### Source material
==========

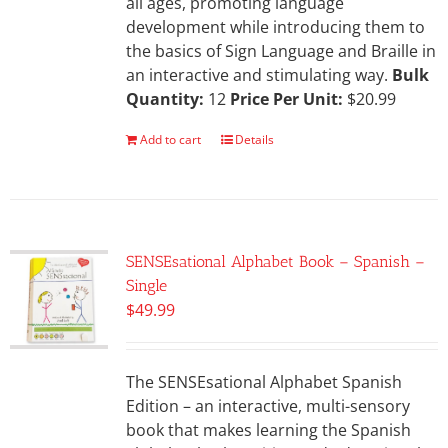
all ages, promoting language
development while introducing them to
the basics of Sign Language and Braille in
an interactive and stimulating way.
Bulk
Quantity:
12
Price Per Unit:
$20.99
Add to cart
Details
SENSEsational Alphabet Book – Spanish –
Single
$
49.99
The SENSEsational Alphabet Spanish
Edition – an interactive, multi-sensory
book that makes learning the Spanish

==========

### Work instruction
Give back exactly the lines running from the line that has "The SENSEsational Alphabet Spanish" to the end of the entries above.

### Task response
The SENSEsational Alphabet Spanish
Edition – an interactive, multi-sensory
book that makes learning the Spanish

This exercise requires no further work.